Legislators seem to have identified this difference as well. Colorado passed its ban on the use of drones for hunting and scouting in 2013. Montana and North Carolina passed theirs in 2014. The movement spread, and an additional 14 states passed similar bans shortly thereafter.
Siemens doesn’t see any utility in placing baits or lures via drone, but there have been several times when he’s used a drone to locate fish when they were otherwise unable to. He saw that as a clever solution to a tricky angling problem.
“Most of my flying is out in the middle of nowhere or a fly-in fishing lodge, trying to get scenery shots,” he says. “But there are times, two times specifically, where [drones] have come in handy: redfish in Louisiana and pike in Northern Saskatchewan—just for those situations where seeing the fish is everything. And then you go over to the fish and are able to cast at it.”
But he says that finding the fish has, and always will be, only half the battle.
“It still takes a level of skill to fly a drone. At the end of the day, with all of this technology, I have seen fish on drone and on Livescope that I am not able to catch with live bait. They’re just not gonna bite. And you can’t force that fish to bite.”
He’s worried this fair-chase nuance between hunting and fishing in this context may be lost on some lawmakers and anglers. He doesn’t want to lose the privilege to operate his drone and share the vivid landscapes he travels to, but he is open to more, clearer boundaries being set on UAV use.

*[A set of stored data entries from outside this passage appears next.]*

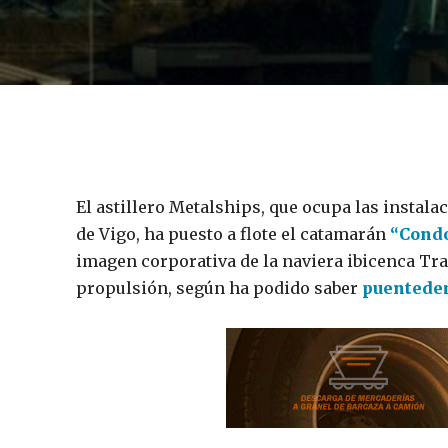
El astillero Metalships, que ocupa las instalac
de Vigo, ha puesto a flote el catamarán
“Condo
imagen corporativa de la naviera ibicenca Tra
propulsión, según ha podido saber
puentede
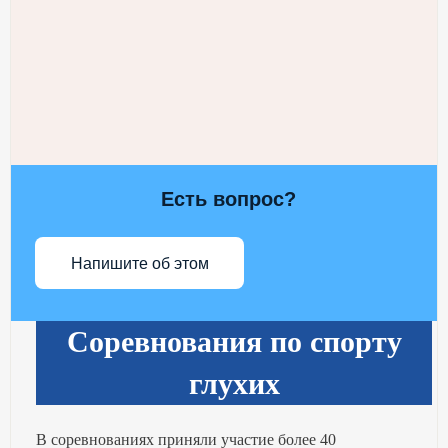
Есть вопрос?
Напишите об этом
Соревнования по спорту
глухих
В соревнованиях приняли участие более 40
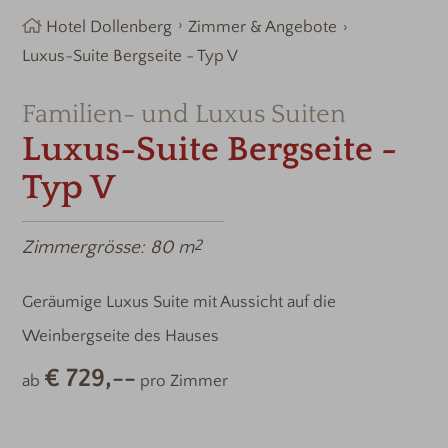
Hotel Dollenberg
Zimmer & Angebote
Luxus-Suite Bergseite - Typ V
Familien- und Luxus Suiten
Luxus-Suite Bergseite -
Typ V
Zimmergrösse:
80 m
2
Geräumige Luxus Suite mit Aussicht auf die
Weinbergseite des Hauses
€ 729,--
ab
pro Zimmer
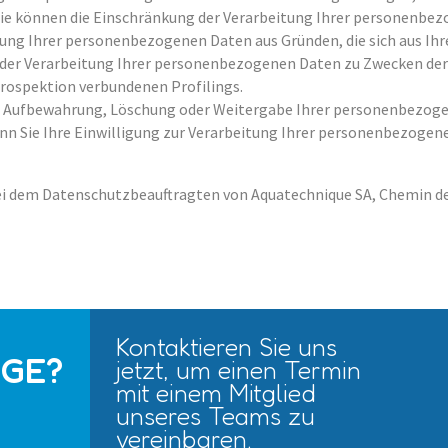
 Sie können die Einschränkung der Verarbeitung Ihrer personenbe
tung Ihrer personenbezogenen Daten aus Gründen, die sich aus Ih
, der Verarbeitung Ihrer personenbezogenen Daten zu Zwecken de
Prospektion verbundenen Profilings.
 die Aufbewahrung, Löschung oder Weitergabe Ihrer personenbezog
enn Sie Ihre Einwilligung zur Verarbeitung Ihrer personenbezoge
bei dem Datenschutzbeauftragten von Aquatechnique SA, Chemin de
Kontaktieren Sie uns
AGE?
jetzt, um einen Termin
mit einem Mitglied
unseres Teams zu
vereinbaren.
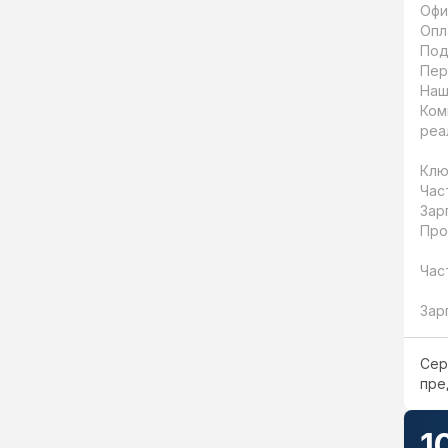
Офи
Опл
Под
Пер
Наш
Ком
реа
Клю
Час
Зар
Про
Час
Зар
Сер
пре
1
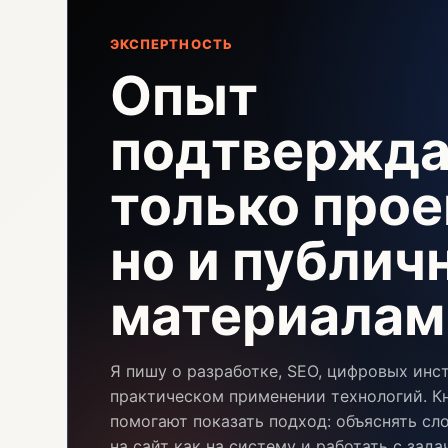
ЭКСПЕРТНОСТЬ
Опыт
подтвержда
только прое
но и публи
материалам
Я пишу о разработке, SEO, цифровых инс
практическом применении технологий. Кн
помогают показать подход: объяснять сл
на сайт как на систему и работать с зад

Tim Brass, field operations and state policy director for Backcountry Hunters and Anglers, was involved with many of the state efforts to ban drones for hunting and scouting. But he agrees that there are differences between hunting and fishing when it comes to this tech.
“While there’s maybe not as much of a fair chase history or movement with fishing as there is with hunting, I think ultimately it comes down to taking a look at why people are out in the field hunting or fishing,” Brass says. “I think the vast majority of folks are out there for connection to nature and to experience the challenge. [But] I think the line for fishing is maybe a little bit more nebulous than hunting at times.”
Plus, people’s opinions change as new technology becomes normalized.
“I have an uncle that has a Livescope,” Brass says. “He even believes that it’s cheating and should have been banned. But now he has one.”